The price of table wine in Italy has risen by 30% over the last 10 years, while prices of DOC wines have remained more stable.
The statistics come from the Salone del Vino Observatory, a wine trend monitoring centre set up for Turin’s Salone del Vino wine fair, which has just had its second annual edition.
The Observatory found the price of white table wines rose by 30%, and the price of reds rose by 19%. Bulk wine has risen by an average of 15%, while bulk wine production in 2002 fell to 43m hectoliters, the lowest since 1950. In 2001 production was 52m hl, and throughout the 1990s the average was 61m hl.
In contrast to the price hike for table and bulk wines, prices for DOC wines have remained stable, increasing by just 6% for reds and 1.2% for whites over a 10-year period.

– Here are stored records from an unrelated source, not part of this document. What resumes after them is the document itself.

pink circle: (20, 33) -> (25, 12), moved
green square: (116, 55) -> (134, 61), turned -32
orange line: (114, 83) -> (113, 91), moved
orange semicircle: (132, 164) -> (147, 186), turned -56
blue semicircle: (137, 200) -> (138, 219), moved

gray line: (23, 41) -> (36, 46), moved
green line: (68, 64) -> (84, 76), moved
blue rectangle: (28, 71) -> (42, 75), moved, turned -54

Observatory director Gianprimo Quagliano – who is also professor of statistics and research at Bologna University – told decanter.com consumption levels in Italy are behind France and Spain because wine in Italy is no longer considered a staple part of every meal.
When Italy was still an agricultural economy – until the late 1960s – wine was still considered a food product, and a bottle of the cheapest bulk red was on every table twice a day.

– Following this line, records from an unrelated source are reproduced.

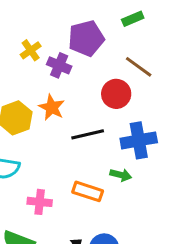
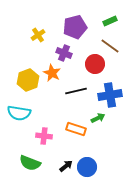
green rectangle: (133, 19) -> (110, 21), moved
purple cross: (59, 65) -> (64, 53), moved
green arrow: (121, 175) -> (98, 118), turned -40

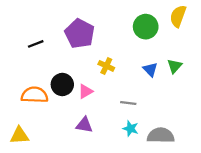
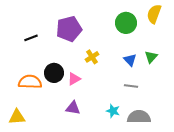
purple pentagon: (80, 34) -> (69, 29), turned 30
yellow cross: (106, 66) -> (92, 57), turned 32
gray line: (128, 103) -> (131, 86), moved

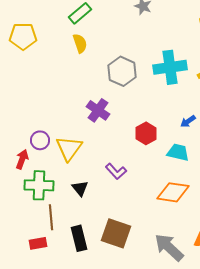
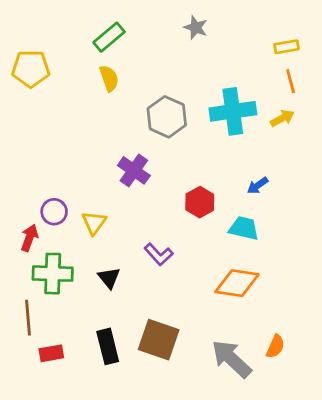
yellow triangle: (69, 148) -> (94, 223), size x0.7
brown line: (51, 217) -> (28, 318), moved

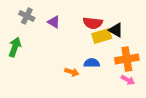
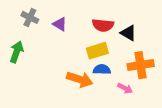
yellow rectangle: (102, 36) -> (97, 51), moved
orange arrow: (72, 72) -> (80, 79), size x1.6
pink arrow: (128, 80) -> (125, 88), moved

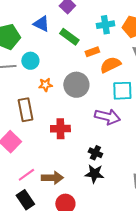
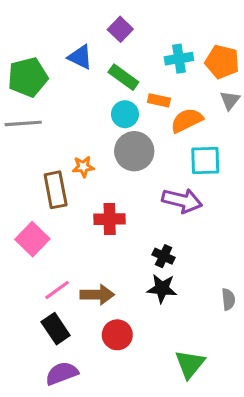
orange rectangle: (92, 52) -> (159, 100), turned 32
cyan circle: (30, 61) -> (125, 114), moved
orange star: (45, 85) -> (83, 167), moved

‘Today lifestyles have changed,’ Quagliano said. ‘Italy is an industrial country, meals are consumed in a hurry and not at home, and all this influences consumption patterns.’
He added, ‘Wine in Italy has improved in quality and fallen in quantity. It is consumed on special occasions rather than as an everyday product.’
The fair, which took place in Turin from 22-25 November, aims to showcase the wines of smaller and medium-sized producers. 1,175 exhibitors from established estates and emerging wineries showed their wines to some 37,000 visitors over four days.